◆ **RECORDED INFORMATION**:
━━━━━━━━━━━━━━━━
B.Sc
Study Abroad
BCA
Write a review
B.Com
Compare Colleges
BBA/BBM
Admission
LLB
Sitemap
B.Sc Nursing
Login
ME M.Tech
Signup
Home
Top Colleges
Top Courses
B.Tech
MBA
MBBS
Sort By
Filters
━━━━━━━━━━━━━━━━
◆ **YOUR INSTRUCTIONS**: Above are the records; retype them all without a single difference.

◆ **SOLUTION TO THE PROBLEM**:
B.Sc
Study Abroad
BCA
Write a review
B.Com
Compare Colleges
BBA/BBM
Admission
LLB
Sitemap
B.Sc Nursing
Login
ME M.Tech
Signup
Home
Top Colleges
Top Courses
B.Tech
MBA
MBBS
Sort By
Filters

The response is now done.